** Assignment **
Among the entries below, find the lines with "Vedligeholdelse" and copy them.

+ + +

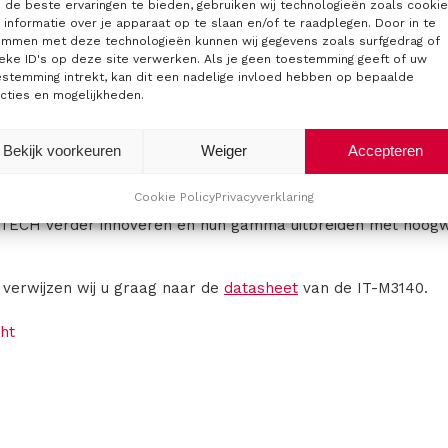
e karakter is de IT-M3140 serie bij veel toepassingen in te ze
de beste ervaringen te bieden, gebruiken wij technologieën zoals cooki
informatie over je apparaat op te slaan en/of te raadplegen. Door in te
icatie modules die veelvuldig in de automobielsector word
emmen met deze technologieën kunnen wij gegevens zoals surfgedrag of
gevoed en er moet getest worden binnen welke DC limieten
eke ID's op deze site verwerken. Als je geen toestemming geeft of uw
estemming intrekt, kan dit een nadelige invloed hebben op bepaalde
cties en mogelijkheden.
uitvoeren van duurtesten op DC-DC convertoren voor elektris
 geautomatiseerd worden uitgevoerd door de voeding te inte
Bekijk voorkeuren
Weiger
Accepteren
 is de IT-M3140 voorzien van de meest gangbare communicati
mmeren is gratis verkrijgbaar.
Cookie Policy
Privacyverklaring
t ITECH verder innoveren en hun gamma uitbreiden met hoog
s verwijzen wij u graag naar de
datasheet
van de IT-M3140.
ht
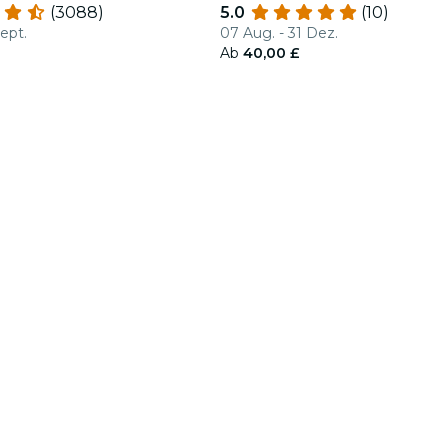
(3088)
5.0
(10)
Sept.
07 Aug. - 31 Dez.
Ab
40,00 £
Fever for Business
Folge uns
Entde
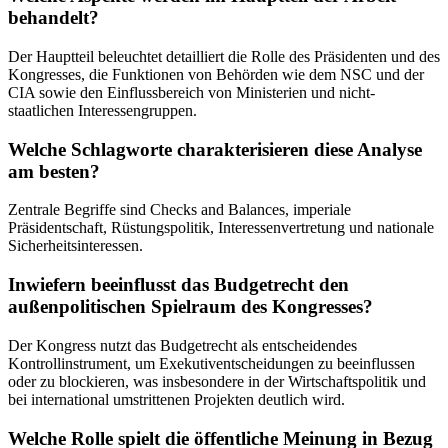
behandelt?
Der Hauptteil beleuchtet detailliert die Rolle des Präsidenten und des
Kongresses, die Funktionen von Behörden wie dem NSC und der
CIA sowie den Einflussbereich von Ministerien und nicht-
staatlichen Interessengruppen.
Welche Schlagworte charakterisieren diese Analyse
am besten?
Zentrale Begriffe sind Checks and Balances, imperiale
Präsidentschaft, Rüstungspolitik, Interessenvertretung und nationale
Sicherheitsinteressen.
Inwiefern beeinflusst das Budgetrecht den
außenpolitischen Spielraum des Kongresses?
Der Kongress nutzt das Budgetrecht als entscheidendes
Kontrollinstrument, um Exekutiventscheidungen zu beeinflussen
oder zu blockieren, was insbesondere in der Wirtschaftspolitik und
bei international umstrittenen Projekten deutlich wird.
Welche Rolle spielt die öffentliche Meinung in Bezug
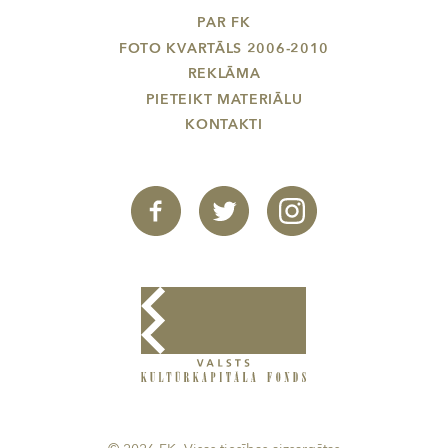
PAR FK
FOTO KVARTĀLS 2006-2010
REKLĀMA
PIETEIKT MATERIĀLU
KONTAKTI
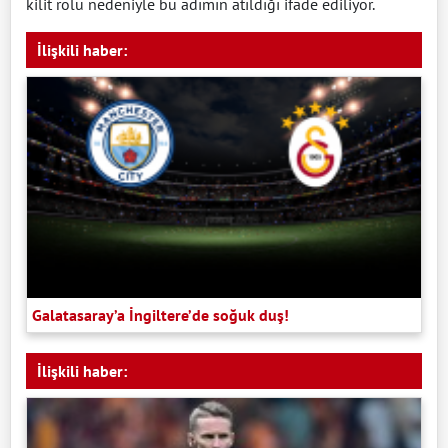
kilit rolü nedeniyle bu adımın atıldığı ifade ediliyor.
İlişkili haber:
Galatasaray’a İngiltere’de soğuk duş!
İlişkili haber:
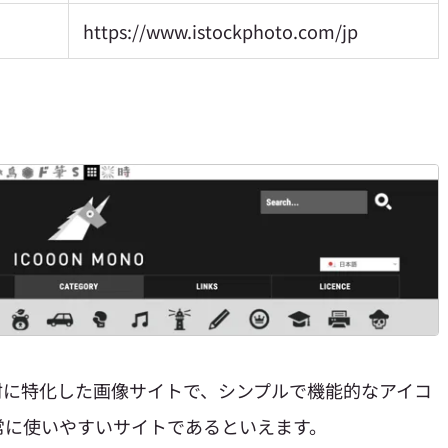
https://www.istockphoto.com/jp
素材に特化した画像サイトで、
シンプルで機能的なアイコ
常に使いやすいサイトであるといえます。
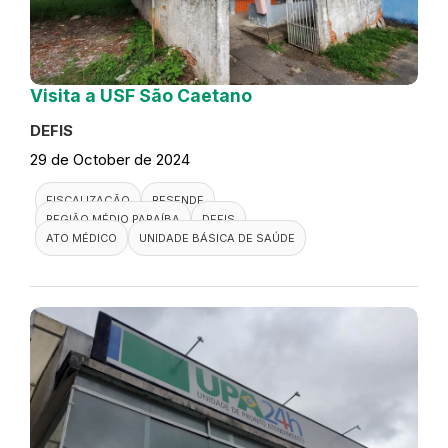
Visita a USF São Caetano
DEFIS
29 de October de 2024
FISCALIZAÇÃO
RESENDE
REGIÃO MÉDIO PARAÍBA
DEFIS
ATO MÉDICO
UNIDADE BÁSICA DE SAÚDE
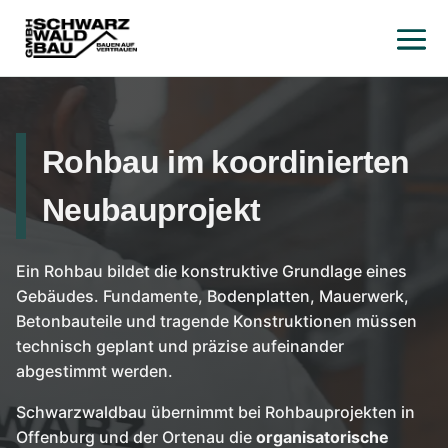
Rohbau im koordinierten
Neubauprojekt
Ein Rohbau bildet die konstruktive Grundlage eines
Gebäudes. Fundamente, Bodenplatten, Mauerwerk,
Betonbauteile und tragende Konstruktionen müssen
technisch geplant und präzise aufeinander
abgestimmt werden.
Schwarzwaldbau übernimmt bei Rohbauprojekten in
Offenburg und der Ortenau die
organisatorische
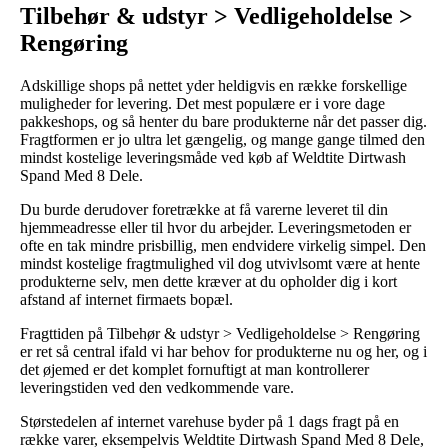
Tilbehør & udstyr > Vedligeholdelse >
Rengøring
Adskillige shops på nettet yder heldigvis en række forskellige
muligheder for levering. Det mest populære er i vore dage
pakkeshops, og så henter du bare produkterne når det passer dig.
Fragtformen er jo ultra let gængelig, og mange gange tilmed den
mindst kostelige leveringsmåde ved køb af Weldtite Dirtwash
Spand Med 8 Dele.
Du burde derudover foretrække at få varerne leveret til din
hjemmeadresse eller til hvor du arbejder. Leveringsmetoden er
ofte en tak mindre prisbillig, men endvidere virkelig simpel. Den
mindst kostelige fragtmulighed vil dog utvivlsomt være at hente
produkterne selv, men dette kræver at du opholder dig i kort
afstand af internet firmaets bopæl.
Fragttiden på Tilbehør & udstyr > Vedligeholdelse > Rengøring
er ret så central ifald vi har behov for produkterne nu og her, og i
det øjemed er det komplet fornuftigt at man kontrollerer
leveringstiden ved den vedkommende vare.
Størstedelen af internet varehuse byder på 1 dags fragt på en
række varer, eksempelvis Weldtite Dirtwash Spand Med 8 Dele,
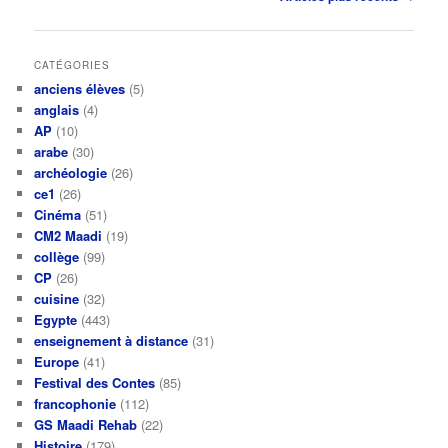
des
articles
CATÉGORIES
anciens élèves
(5)
anglais
(4)
AP
(10)
arabe
(30)
archéologie
(26)
ce1
(26)
Cinéma
(51)
CM2 Maadi
(19)
collège
(99)
CP
(26)
cuisine
(32)
Egypte
(443)
enseignement à distance
(31)
Europe
(41)
Festival des Contes
(85)
francophonie
(112)
GS Maadi Rehab
(22)
Histoire
(179)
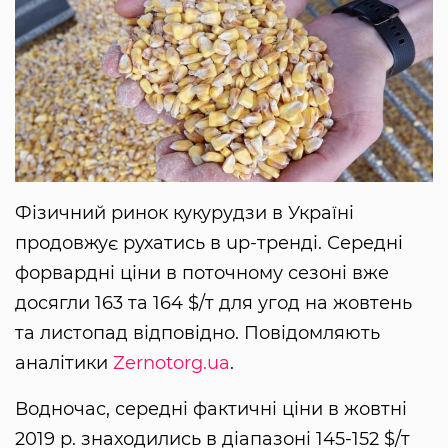
Фізичний ринок кукурудзи в Україні
продовжує рухатись в up-тренді. Середні
форвардні ціни в поточному сезоні вже
досягли 163 та 164 $/т для угод на жовтень
та листопад відповідно. Повідомляють
аналітики
Zernotorg.ua
.
Водночас, середні фактичні ціни в жовтні
2019 р. знаходились в діапазоні 145-152 $/т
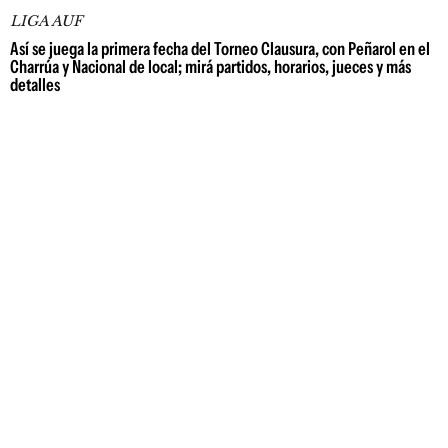
LIGA AUF
Así se juega la primera fecha del Torneo Clausura, con Peñarol en el
Charrúa y Nacional de local; mirá partidos, horarios, jueces y más
detalles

+ + +

** Exercise result **
Tilbehør & udstyr > Vedligeholdelse >
Fragttiden på Tilbehør & udstyr > Vedligeholdelse > Rengøring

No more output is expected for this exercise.